Boeing to Raise Dreamliner Output 17% in Boost to Cash Dream (1)
(Bloomberg) -- Boeing Co. will raise production of its 787 Dreamliner in 2019 and bolster a key accounting measure that will improve the plane’s long-term profit margins, Chief Executive Officer Dennis Muilenburg said.
Both moves signal Boeing’s confidence that the carbon-composite jetliner will continue to generate strong sales despite a tough market for long-haul aircraft. The aerospace company is starting to fill in its 787 order book as far ahead as 2022, and that’s before a wave of wide-body jet replacements that should spur sales next decade, Muilenburg said at a Morgan Stanley conference Wednesday.
“That’s an important step for us and another signpost of the strength of the marketplace,” Muilenburg said of the plan to boost Dreamliner production to 14 planes a month from the current pace of 12.
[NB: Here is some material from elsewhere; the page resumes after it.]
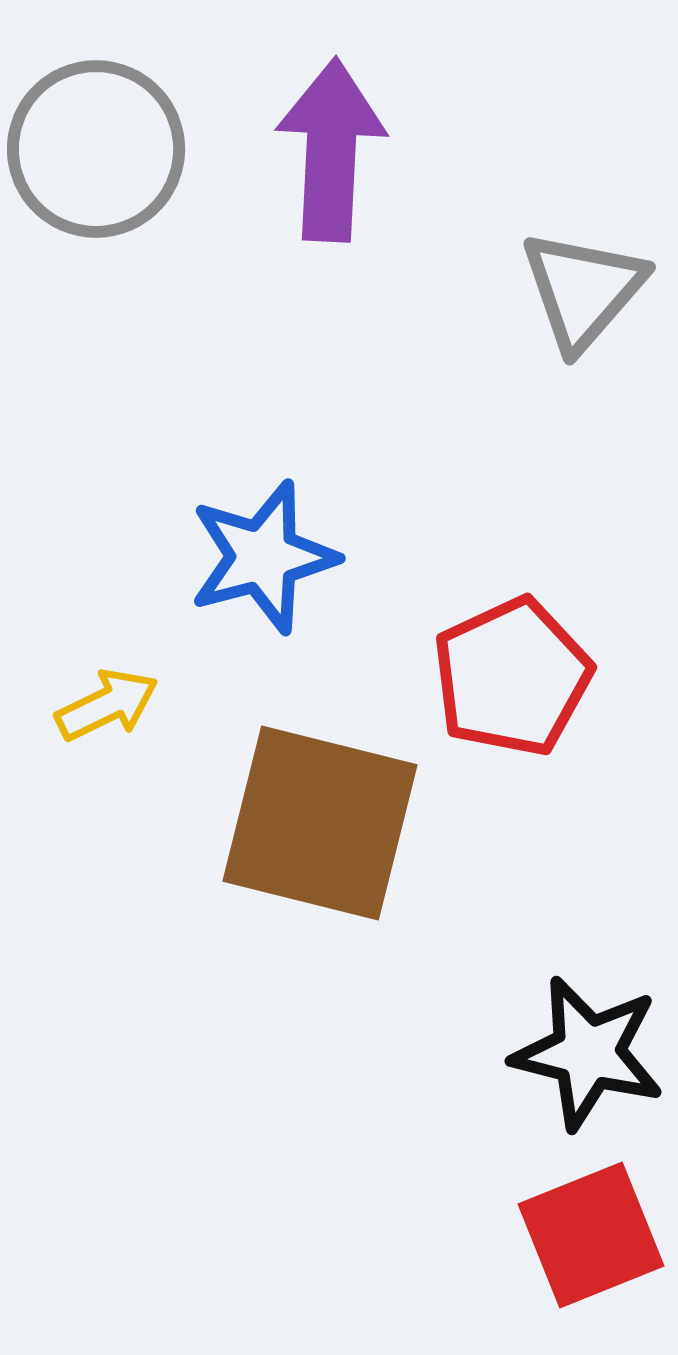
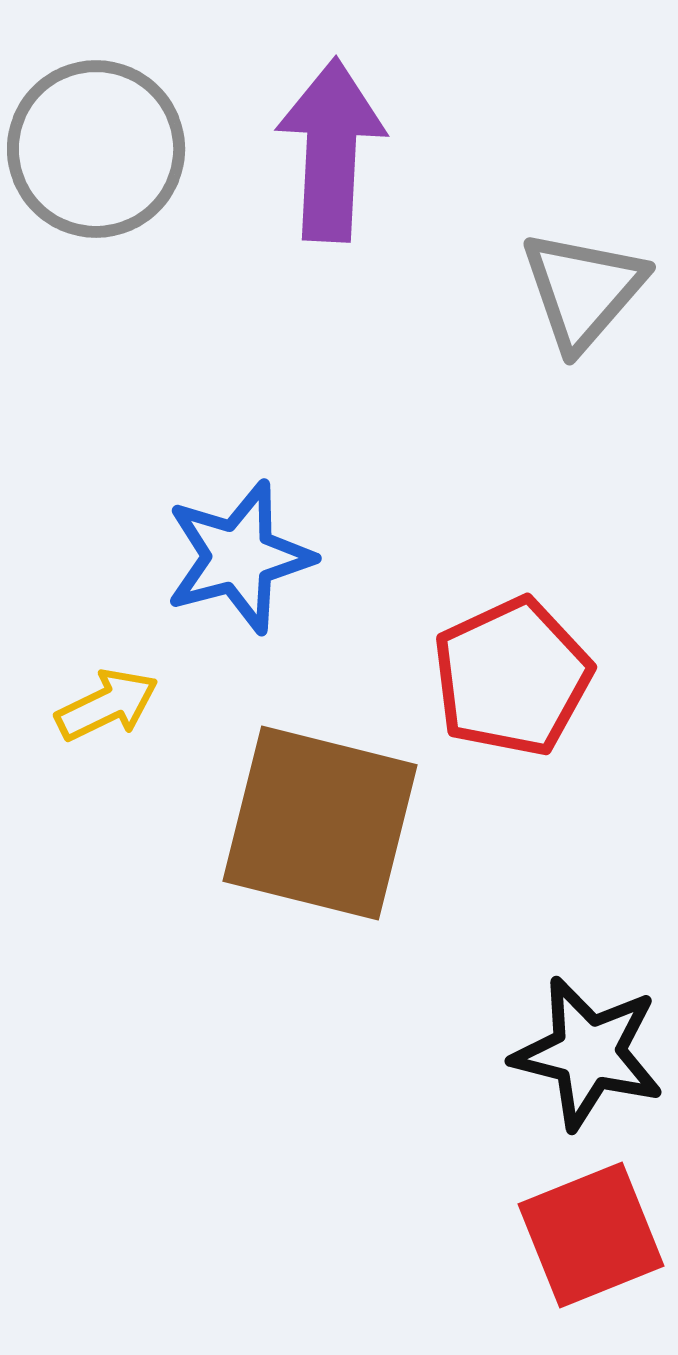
blue star: moved 24 px left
The existing tempo is already the fastest on record for a twin-aisle jet, and some analysts have expressed concerns that a quicker production tempo would burn off the 787’s backlog, to be followed by a rate cut that would hurt suppliers. But swifter output will help Boeing generate more cash from its most-advanced plane as the company slows output of the 777 before transitioning to a new model.
“It’s just another positive for the Boeing story,” said George Ferguson, an analyst at Bloomberg Intelligence.
The planemaker is riding atop the Dow Jones Industrial Average this year as it largely avoids new-aircraft development stumbles that have plagued Airbus SE. Boeing is also making good on a pledge to boost shareholder returns now that the 787 program is finally generating cash after a decade of losses. After Muilenburg’s pronouncement, the shares reversed an earlier decline and advanced 0.5 percent to $241.74 at 3:01 p.m. in New York.
While sales of most wide-body jets slumped last year because of cheap oil and an influx of inexpensive second-hand models, there’s still healthy demand for the 787, the first commercial jet made mostly from spun carbon fibers instead of aluminum. The Dreamliner has netted 78 aircraft orders this year, and that doesn’t include tentative deals such as the agreement for eight of the wide-body planes announced Tuesday by Malaysia Airlines Bhd.
The Chicago-based manufacturer is also increasing the accounting block for the 787 that it uses to calculate expected sales and profitability of the aircraft under program-accounting rules, Muilenburg said. The company is adding 100 units for a total of 1,400 sales for the Dreamliner. Doing so will give Boeing a greater number of aircraft sales over which to spread the nearly $30 billion in production costs amassed on the Dreamliner.
The production-rate increase and accounting change will help Muilenburg move Boeing’s commercial-airplane division closer to a goal of “mid-teen” margins by the end of the decade, Ferguson said. The 787 “is probably their worst performing program right now from a margin standpoint,” he said. “Getting that higher is a great thing for the company.”